See the whole discussion.
The problem is that if you inline that function, the stack usage of the
newly inlined function is now added to ALL THE OTHER paths too!
So the case we had in module loading was that yes, we had a function with
a big stack footprint, but it was NOT in the deep path.
But by inlining it, it now moved the stack footprint "up" one level to
another function, and now the big stack footprint really _was_ in the deep
path, because the caller was involved in a much deeper chain.
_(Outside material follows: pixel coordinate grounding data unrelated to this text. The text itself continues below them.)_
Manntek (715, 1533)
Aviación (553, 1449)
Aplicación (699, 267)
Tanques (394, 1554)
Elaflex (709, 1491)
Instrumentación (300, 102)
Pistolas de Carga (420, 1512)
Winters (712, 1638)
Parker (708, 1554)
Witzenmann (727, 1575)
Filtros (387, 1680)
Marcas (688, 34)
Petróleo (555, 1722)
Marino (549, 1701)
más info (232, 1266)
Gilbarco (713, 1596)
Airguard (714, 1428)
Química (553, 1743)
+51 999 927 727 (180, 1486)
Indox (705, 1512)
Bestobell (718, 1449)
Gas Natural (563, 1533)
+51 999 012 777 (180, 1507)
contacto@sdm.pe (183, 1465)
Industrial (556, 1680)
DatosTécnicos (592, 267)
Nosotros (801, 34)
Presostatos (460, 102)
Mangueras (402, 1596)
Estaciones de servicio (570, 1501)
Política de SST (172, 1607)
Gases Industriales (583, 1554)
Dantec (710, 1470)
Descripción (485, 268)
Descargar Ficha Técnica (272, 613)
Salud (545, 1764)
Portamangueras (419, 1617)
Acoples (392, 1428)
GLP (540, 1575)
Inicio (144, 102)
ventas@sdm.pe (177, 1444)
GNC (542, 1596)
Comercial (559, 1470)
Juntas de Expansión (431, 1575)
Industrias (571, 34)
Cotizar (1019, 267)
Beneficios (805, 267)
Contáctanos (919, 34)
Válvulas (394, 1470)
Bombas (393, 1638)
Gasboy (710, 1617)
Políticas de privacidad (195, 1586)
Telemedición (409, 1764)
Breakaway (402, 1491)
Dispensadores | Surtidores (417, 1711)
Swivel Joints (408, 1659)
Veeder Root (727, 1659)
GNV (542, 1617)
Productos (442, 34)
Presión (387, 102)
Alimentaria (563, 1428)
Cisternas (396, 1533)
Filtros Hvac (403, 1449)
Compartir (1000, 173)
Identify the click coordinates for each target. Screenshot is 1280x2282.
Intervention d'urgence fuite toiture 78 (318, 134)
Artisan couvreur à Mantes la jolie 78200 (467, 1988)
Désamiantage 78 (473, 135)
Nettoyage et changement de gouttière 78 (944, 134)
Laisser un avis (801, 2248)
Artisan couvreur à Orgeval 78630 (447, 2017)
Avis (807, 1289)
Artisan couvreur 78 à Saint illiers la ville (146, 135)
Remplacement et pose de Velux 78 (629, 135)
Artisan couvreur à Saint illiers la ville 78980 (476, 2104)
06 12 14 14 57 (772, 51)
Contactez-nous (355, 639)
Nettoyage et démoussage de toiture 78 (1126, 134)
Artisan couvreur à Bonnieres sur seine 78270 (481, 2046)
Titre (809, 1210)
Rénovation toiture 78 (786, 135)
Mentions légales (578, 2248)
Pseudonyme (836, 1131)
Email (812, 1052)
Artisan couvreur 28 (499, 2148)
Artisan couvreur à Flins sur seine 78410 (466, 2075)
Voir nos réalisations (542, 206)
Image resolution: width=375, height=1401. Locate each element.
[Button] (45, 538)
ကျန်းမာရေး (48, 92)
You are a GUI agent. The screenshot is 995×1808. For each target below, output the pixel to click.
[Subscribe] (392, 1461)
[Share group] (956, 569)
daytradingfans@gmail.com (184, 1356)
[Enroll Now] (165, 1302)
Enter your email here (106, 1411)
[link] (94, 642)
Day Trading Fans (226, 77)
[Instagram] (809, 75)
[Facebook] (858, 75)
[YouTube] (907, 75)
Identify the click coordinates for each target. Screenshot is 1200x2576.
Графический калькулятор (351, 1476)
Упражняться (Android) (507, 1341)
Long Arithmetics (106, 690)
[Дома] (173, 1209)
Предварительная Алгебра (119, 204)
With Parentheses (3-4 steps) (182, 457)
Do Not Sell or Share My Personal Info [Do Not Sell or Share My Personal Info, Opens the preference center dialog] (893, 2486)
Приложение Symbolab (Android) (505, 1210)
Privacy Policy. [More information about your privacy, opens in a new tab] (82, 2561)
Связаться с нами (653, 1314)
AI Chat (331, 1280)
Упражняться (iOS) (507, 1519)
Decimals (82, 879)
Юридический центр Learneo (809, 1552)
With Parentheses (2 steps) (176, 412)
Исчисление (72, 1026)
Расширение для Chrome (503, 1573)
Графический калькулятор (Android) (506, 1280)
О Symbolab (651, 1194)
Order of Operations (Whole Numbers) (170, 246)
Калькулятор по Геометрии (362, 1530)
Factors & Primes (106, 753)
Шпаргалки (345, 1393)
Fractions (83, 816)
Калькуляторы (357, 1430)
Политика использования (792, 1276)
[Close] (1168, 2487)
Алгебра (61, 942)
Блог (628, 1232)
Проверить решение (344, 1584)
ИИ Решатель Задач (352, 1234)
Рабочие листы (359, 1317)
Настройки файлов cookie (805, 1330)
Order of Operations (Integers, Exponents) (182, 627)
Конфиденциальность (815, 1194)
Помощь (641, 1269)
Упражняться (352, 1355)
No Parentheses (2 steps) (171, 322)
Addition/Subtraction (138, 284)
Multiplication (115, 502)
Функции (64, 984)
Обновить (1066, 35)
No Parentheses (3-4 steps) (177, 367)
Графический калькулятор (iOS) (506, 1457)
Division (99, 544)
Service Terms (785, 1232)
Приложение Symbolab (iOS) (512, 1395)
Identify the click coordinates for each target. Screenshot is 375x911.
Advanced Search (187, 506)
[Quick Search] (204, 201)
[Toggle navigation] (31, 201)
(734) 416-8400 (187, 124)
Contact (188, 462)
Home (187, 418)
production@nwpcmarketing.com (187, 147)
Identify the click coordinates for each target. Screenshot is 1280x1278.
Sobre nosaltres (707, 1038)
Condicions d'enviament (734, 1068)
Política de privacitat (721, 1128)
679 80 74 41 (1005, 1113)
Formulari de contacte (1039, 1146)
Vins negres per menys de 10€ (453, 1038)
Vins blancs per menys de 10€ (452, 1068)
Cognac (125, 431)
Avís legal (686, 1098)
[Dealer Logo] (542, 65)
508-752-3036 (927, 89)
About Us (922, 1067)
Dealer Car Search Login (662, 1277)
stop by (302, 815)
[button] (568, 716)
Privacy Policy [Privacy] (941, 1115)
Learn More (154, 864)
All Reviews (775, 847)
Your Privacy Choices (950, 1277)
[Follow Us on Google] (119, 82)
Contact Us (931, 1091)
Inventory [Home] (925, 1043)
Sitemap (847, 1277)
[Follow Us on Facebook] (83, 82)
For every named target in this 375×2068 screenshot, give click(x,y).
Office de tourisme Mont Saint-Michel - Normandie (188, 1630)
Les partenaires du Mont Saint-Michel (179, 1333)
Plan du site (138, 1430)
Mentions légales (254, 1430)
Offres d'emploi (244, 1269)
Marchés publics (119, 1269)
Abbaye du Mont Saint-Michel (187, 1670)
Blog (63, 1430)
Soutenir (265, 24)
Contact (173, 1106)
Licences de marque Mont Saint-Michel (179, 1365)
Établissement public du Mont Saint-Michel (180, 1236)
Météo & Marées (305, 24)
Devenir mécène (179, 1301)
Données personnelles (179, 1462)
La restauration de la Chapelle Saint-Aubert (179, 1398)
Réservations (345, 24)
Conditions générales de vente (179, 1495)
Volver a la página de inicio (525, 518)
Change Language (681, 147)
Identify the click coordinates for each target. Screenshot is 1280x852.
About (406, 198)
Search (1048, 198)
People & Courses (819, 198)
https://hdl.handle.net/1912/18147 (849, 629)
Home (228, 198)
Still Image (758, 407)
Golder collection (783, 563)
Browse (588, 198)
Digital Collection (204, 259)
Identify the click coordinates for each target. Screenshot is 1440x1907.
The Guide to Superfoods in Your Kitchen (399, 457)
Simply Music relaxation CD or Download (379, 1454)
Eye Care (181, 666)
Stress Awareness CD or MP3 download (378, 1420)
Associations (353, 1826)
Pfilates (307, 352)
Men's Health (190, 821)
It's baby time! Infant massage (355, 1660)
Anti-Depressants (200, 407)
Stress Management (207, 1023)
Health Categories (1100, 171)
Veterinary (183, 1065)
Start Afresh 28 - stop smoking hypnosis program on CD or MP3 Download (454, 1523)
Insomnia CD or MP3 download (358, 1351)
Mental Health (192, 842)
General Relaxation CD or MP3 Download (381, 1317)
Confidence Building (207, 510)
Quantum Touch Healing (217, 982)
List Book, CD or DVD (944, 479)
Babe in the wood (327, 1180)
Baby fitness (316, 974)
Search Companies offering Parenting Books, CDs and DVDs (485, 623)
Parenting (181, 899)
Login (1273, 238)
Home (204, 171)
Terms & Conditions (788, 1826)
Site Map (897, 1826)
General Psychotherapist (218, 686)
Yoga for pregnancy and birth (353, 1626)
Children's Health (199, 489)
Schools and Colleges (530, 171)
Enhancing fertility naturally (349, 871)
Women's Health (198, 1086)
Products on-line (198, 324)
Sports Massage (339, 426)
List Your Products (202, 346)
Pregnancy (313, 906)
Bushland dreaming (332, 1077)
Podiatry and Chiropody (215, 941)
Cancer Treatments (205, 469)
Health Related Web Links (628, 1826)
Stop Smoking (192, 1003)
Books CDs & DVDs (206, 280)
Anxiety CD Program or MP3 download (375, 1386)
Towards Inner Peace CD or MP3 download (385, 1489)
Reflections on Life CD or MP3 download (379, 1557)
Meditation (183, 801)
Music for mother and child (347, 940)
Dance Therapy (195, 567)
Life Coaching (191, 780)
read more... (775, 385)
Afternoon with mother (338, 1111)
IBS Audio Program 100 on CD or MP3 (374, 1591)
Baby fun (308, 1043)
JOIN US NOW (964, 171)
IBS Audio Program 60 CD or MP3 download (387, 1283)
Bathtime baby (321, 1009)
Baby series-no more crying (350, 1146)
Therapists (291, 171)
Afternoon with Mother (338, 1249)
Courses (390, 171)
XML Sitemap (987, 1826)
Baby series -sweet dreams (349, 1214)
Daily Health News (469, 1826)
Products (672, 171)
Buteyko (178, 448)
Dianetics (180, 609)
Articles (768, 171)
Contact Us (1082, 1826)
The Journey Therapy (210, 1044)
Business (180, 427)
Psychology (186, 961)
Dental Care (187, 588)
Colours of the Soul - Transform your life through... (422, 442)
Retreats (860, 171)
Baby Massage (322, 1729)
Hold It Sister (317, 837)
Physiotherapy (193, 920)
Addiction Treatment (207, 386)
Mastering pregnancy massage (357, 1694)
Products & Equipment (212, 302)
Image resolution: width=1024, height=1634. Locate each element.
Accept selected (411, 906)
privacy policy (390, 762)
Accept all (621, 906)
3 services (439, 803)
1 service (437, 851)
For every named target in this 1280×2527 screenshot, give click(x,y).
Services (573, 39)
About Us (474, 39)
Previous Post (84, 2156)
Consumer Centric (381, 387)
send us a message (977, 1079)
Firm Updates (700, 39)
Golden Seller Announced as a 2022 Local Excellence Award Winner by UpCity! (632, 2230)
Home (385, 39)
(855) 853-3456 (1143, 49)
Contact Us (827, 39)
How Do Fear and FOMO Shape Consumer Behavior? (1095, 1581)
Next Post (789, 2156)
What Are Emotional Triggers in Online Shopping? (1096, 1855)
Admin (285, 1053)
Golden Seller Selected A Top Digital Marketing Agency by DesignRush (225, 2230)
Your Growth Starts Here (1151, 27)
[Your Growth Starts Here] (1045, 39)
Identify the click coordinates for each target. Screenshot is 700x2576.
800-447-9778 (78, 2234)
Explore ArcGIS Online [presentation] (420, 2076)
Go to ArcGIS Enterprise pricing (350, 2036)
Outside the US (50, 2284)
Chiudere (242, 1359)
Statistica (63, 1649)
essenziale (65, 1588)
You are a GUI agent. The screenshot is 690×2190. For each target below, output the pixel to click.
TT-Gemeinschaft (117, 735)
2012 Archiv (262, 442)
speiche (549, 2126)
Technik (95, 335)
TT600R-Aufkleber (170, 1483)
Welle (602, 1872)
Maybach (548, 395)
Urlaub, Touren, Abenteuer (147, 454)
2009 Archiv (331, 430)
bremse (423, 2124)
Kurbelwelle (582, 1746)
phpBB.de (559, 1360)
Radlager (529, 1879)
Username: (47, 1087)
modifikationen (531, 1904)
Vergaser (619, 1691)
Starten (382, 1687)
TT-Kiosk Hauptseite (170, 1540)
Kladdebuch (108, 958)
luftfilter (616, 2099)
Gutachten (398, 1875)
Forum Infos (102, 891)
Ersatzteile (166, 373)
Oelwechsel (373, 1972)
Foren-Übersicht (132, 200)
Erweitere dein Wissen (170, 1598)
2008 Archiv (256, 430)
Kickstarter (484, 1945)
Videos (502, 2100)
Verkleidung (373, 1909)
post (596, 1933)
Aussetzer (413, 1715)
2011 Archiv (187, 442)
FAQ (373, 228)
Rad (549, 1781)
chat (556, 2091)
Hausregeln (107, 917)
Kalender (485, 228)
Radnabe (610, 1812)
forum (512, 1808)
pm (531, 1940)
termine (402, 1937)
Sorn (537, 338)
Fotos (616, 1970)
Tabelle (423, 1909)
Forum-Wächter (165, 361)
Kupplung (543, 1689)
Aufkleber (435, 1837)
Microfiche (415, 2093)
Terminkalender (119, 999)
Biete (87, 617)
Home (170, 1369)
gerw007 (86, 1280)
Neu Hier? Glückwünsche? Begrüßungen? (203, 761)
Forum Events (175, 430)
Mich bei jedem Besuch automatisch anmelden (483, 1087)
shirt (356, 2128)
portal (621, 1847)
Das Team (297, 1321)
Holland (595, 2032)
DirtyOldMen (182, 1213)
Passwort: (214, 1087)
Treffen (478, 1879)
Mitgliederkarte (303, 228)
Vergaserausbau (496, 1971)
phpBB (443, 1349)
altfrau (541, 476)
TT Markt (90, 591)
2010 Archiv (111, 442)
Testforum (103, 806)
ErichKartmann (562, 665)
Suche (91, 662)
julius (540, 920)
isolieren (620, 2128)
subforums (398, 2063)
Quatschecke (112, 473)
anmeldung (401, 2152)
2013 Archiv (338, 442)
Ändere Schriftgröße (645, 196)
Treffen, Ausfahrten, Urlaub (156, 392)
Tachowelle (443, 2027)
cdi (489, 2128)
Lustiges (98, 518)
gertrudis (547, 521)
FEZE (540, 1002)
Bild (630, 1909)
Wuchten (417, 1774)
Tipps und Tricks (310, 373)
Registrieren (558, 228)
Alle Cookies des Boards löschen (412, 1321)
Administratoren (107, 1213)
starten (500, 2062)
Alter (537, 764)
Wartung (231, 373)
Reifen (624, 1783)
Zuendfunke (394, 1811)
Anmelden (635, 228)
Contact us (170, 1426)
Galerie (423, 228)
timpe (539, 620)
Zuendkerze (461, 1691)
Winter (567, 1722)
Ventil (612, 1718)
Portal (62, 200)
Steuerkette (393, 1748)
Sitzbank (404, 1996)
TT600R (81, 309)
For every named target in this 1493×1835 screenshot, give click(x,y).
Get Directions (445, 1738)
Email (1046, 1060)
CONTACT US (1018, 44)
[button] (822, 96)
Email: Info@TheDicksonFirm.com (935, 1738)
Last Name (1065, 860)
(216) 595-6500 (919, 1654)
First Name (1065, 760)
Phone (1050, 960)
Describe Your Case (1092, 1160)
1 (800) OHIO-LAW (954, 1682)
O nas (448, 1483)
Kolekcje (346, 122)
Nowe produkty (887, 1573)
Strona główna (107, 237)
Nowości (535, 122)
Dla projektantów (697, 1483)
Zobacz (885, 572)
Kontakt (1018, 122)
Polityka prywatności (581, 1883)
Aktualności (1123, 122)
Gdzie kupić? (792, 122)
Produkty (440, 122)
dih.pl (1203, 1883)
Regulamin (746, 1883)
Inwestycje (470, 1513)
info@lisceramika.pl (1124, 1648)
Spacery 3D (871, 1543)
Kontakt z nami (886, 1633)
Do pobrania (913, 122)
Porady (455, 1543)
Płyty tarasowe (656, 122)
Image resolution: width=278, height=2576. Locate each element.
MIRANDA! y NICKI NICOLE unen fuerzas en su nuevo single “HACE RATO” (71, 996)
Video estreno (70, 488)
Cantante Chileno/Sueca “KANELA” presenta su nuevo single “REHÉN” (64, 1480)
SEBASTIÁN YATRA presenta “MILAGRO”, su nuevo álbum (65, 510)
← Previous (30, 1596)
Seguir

So inlining moves the code up the callchain, and that is a problem for the
backtrace, but that's "just" a debugging issue. But it also moves the
stack footprint up the callchain, and that can actually be a correctness
issue.
Of course, a compiler doesn't _have_ to do that. A compiler _could_ have
multiple different stack footprints for a single function, and do liveness
analysis etc. But no sane compiler probably does that, because it's very
painful indeed, and it's not even an issue if you aren't stack-limited
(and being stack-limited is really just a kernel thing).
(Yeah, it can be an issue even if you have a big stack, in that you get
worse cache behaviour, so a dense stack footprint _would_ help. But the
complexity of stack liveness analysis is almost certainly not worth the
relatively small gains it would get on some odd cases).